Ретроспектива :: физиология
В школьных задачниках по физике (жёлтом Рымкевича - там были лёгкие задачи) встречался человек массой 60 кг. Он стоял на наклонной плоскости, на краю карусели, напротив груза или просто шёл прямолинейно по улице. Мы не знали, куда он идёт и по каким делам, мы спокойно принимали его жертву временем, чтобы найти совпадение с ответом в конце этого путеводителя по его жизни. Тогда мне казалось даже, что 60 кг это много. Сейчас я думаю, что он должен был не есть, не пить, не потеть и не разговаривать, чтобы навсегда сохранить свою массу, от которой зависело столько школьных судеб. И дальше: его жизнь тогда только обретала смысл, когда какой-нибудь пацан брал задачник в руки и сто раз читал условие, а человек был вынужден повторять свои однообразные движения по кругу или по улице, прыгать со страницы на страницу. И он был сентиментально счастлив, когда его приводили к ответу. Его можно назвать задачным (по аналогии с домовым или водяным), и от его воли зависело, показать школяру ответ или помучить немного. Я не потому вспомнил о нём, что весь год весил ровно 60, это скорее повод к отождествлению; я стал чувствовать себя в чьём-то задачнике, такая лёгкая ирония над огромным вопросом, который я боюсь задать себе, словно признаться, если быстро: изменимы ли условия задачи? И хотя я давно подглядел ответ - изменимы настолько, насколько мы в состоянии это сделать, теперь так - почему я верю в границу, которую не переступал? Юмор освобождения, открытый Остером, вырывает листы.
Моя мама (миллионы мам) играет с кошкой (миллионом кошек), не подозревая, что тщеславно присваивает себе контроль над стихией, что словно весь земной шарик в жёлтой улыбке, все президенты и коммунальные работники, ценники и обменники прыгают в этот момент за пробкой и над ними можно по-хозяйски умиляться.
Тогда задачка для неё: средняя продолжительность жизни человека - 70 лет, кошки - 15 лет.
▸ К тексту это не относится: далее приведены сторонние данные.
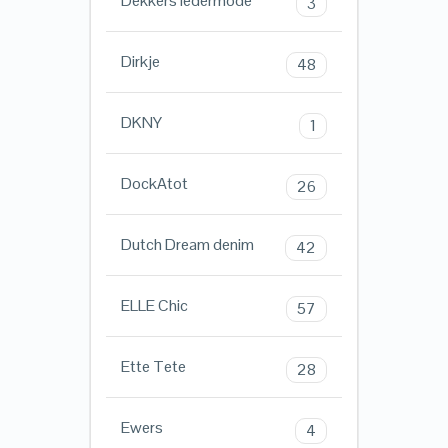
Dekkers ledermode
3
Dirkje
48
DKNY
1
DockAtot
26
Dutch Dream denim
42
ELLE Chic
57
Ette Tete
28
Ewers
4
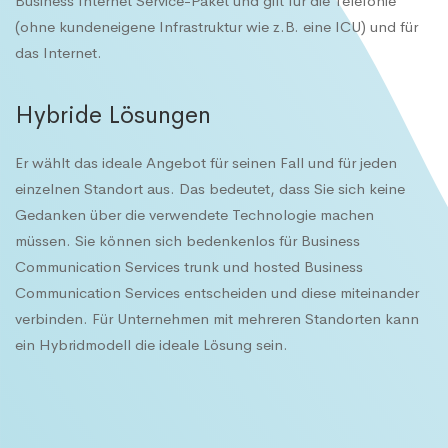
Business Internet Service-Paket und gilt für die Telefonie
(ohne kundeneigene Infrastruktur wie z.B. eine ICU) und für
das Internet.
Hybride Lösungen
Er wählt das ideale Angebot für seinen Fall und für jeden
einzelnen Standort aus. Das bedeutet, dass Sie sich keine
Gedanken über die verwendete Technologie machen
müssen. Sie können sich bedenkenlos für Business
Communication Services trunk und hosted Business
Communication Services entscheiden und diese miteinander
verbinden. Für Unternehmen mit mehreren Standorten kann
ein Hybridmodell die ideale Lösung sein.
После смерти кошки сразу заводится новая.
- Нарисуйте график возраста последней кошки в момент смерти хозяйки, возраста хозяйки в момент смерти предпоследней её кошки и доверительный интервал зависимостей при условии погрешности человеческой жизни в 10 лет, а кошки - в три года;
- в каком возрасте хозяйке надо завести первую кошку, чтобы умереть с последней в один день?
- рассчитайте вероятность такой смерти;
- рассчитайте ту же вероятность в зависимости от количества кошек.
Когда написано "человек массой 60 кг начинает двигаться", его двигает Рымкевич, человек может лишь поиграть с кошкой, что не входит в условия задачи - нет ни одного неизвестного. И в пятом, дополненном, человек весит ровно столько же, как мертвец. Желтизна его кожи, или просто - желтизна, - это признак времени.